Stored data entries
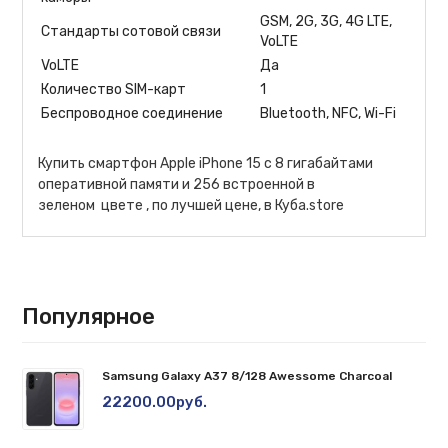
GSM, 2G, 3G, 4G LTE,
Стандарты сотовой связи
VoLTE
VoLTE
Да
Количество SIM-карт
1
Беспроводное соединение
Bluetooth, NFC, Wi-Fi
Купить смартфон Apple iPhone 15 с 8 гигабайтами
оперативной памяти и 256 встроенной в
зеленом цвете , по лучшей цене, в Куба.store
Популярное
Samsung Galaxy A37 8/128 Awessome Charcoal
22200.00руб.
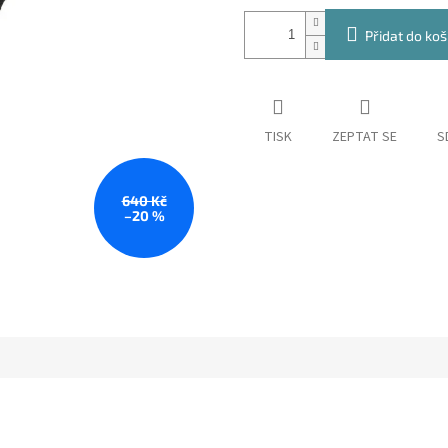
Přidat do koš
TISK
ZEPTAT SE
S
640 Kč
–20 %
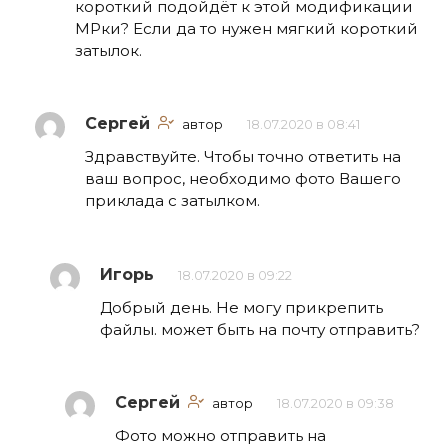
короткий подойдёт к этой модификации
МРки? Если да то нужен мягкий короткий
затылок.
Сергей
автор
18.07.2020 в 08:41
Здравствуйте. Чтобы точно ответить на
ваш вопрос, необходимо фото Вашего
приклада с затылком.
Игорь
18.07.2020 в 09:22
Добрый день. Не могу прикрепить
файлы. может быть на почту отправить?
Сергей
автор
18.07.2020 в 09:38
Фото можно отправить на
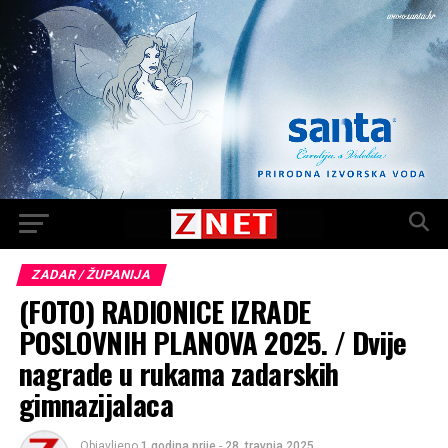
ZADAR / ŽUPANIJA
(FOTO) RADIONICE IZRADE
POSLOVNIH PLANOVA 2025. / Dvije
nagrade u rukama zadarskih
gimnazijalaca
Objavljeno
1 godina prije
-
28. travnja 2025.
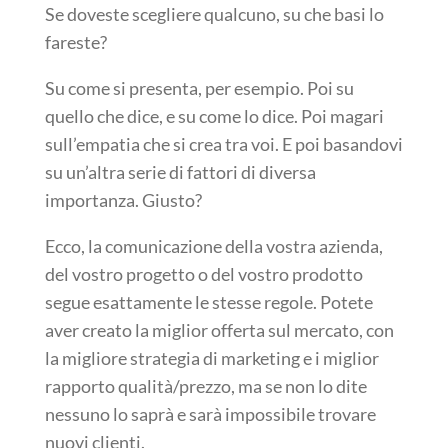
Se doveste scegliere qualcuno, su che basi lo
fareste?
Su come si presenta, per esempio. Poi su
quello che dice, e su come lo dice. Poi magari
sull’empatia che si crea tra voi. E poi basandovi
su un’altra serie di fattori di diversa
importanza. Giusto?
Ecco, la comunicazione della vostra azienda,
del vostro progetto o del vostro prodotto
segue esattamente le stesse regole. Potete
aver creato la miglior offerta sul mercato, con
la migliore strategia di marketing e i miglior
rapporto qualità/prezzo, ma se non lo dite
nessuno lo saprà e sarà impossibile trovare
nuovi clienti.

ACTIVITY: What lines above contain "come"? Copy them out.

ANSWER TO THE EXERCISE:
Su come si presenta, per esempio. Poi su
quello che dice, e su come lo dice. Poi magari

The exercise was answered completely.